The Shifting Perspectives Model of Chronic Illness
For those who are not diagnosed with a chronic illness, wellness is oftentimes black-or-white. For instance, a person is ill if they fight off a virus, but becomes well again when the virus is gone. They identify as being well the majority of the time. However, individuals with a chronic illness have overlaps between states of illness and wellness. A person’s perspective of being ill or being well may change from day to day, or even at different points throughout the day.
Individuals with a chronic condition may benefit from the shifting perspectives model of chronic illness. This model allows individuals to see themselves as both ill and well, with either wellness in the foreground and illness in the background or vice versa.
The model of maintaining identities of both illness and wellness, and being sure to shift when necessary, can help individuals with a chronic illness feel more comfortable. They can live as a person with a chronic illness, but they are not defined solely by the illness.
When a person with a chronic illness is experiencing a flare-up of pain, fatigue, or other symptoms, illness is in the foreground. This reminds them to take appropriate care of themselves and that their health is important.

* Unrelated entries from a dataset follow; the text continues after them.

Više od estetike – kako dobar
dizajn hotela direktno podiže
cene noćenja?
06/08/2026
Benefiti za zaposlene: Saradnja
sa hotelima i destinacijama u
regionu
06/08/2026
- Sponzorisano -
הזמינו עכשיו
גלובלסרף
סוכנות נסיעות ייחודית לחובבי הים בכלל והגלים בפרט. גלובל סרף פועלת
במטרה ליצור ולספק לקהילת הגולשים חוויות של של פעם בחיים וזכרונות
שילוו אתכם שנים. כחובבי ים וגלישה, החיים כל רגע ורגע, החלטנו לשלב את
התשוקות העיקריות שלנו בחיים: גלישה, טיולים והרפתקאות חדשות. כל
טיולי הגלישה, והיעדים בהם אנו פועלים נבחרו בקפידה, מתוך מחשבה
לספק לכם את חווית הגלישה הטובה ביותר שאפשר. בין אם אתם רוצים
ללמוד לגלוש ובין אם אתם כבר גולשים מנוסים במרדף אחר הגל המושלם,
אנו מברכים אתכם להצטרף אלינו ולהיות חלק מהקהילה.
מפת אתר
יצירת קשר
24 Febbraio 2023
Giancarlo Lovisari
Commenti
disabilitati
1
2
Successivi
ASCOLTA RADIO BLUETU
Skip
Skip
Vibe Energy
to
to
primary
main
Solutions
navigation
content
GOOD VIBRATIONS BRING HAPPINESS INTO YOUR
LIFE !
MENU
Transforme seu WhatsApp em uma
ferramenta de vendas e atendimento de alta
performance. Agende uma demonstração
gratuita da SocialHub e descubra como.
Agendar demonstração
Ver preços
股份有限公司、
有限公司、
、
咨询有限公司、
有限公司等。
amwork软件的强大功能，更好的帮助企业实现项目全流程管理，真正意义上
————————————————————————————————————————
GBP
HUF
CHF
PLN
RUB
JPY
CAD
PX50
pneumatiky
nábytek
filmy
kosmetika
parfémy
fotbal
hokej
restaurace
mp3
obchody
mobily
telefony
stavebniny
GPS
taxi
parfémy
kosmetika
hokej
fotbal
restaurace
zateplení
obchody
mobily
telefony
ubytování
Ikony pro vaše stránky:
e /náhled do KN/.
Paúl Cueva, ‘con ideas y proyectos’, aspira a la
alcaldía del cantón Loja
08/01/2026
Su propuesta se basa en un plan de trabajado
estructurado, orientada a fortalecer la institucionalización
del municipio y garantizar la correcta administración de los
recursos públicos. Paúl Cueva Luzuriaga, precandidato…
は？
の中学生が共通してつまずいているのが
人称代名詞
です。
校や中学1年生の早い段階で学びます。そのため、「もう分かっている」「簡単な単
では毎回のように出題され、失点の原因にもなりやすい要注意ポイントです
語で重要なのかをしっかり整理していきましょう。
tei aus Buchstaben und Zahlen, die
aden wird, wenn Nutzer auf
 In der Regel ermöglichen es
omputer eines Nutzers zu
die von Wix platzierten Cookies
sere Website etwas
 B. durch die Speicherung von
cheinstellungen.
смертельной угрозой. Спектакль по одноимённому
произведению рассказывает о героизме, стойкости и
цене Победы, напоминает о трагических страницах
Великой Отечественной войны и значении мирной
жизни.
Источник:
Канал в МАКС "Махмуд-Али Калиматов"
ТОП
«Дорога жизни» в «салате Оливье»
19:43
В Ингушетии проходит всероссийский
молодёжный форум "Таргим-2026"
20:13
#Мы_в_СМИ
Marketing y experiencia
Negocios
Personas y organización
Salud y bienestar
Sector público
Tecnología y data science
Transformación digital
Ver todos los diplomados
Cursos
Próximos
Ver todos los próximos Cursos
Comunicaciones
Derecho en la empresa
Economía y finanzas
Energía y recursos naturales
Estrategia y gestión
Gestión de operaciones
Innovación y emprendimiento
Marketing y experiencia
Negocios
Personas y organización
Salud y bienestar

However, keeping the identity of wellness in the background provides optimism.
When a reduction of symptoms occurs, or the ability to participate in activities unrelated to illness is experienced, wellness is in the foreground. This provides feelings of hope and time to focus on aspects of identity outside the illness. However, keeping the identity of illness in the background reminds individuals to continue taking care of themselves and avoid overdoing activities that can exacerbate their illness.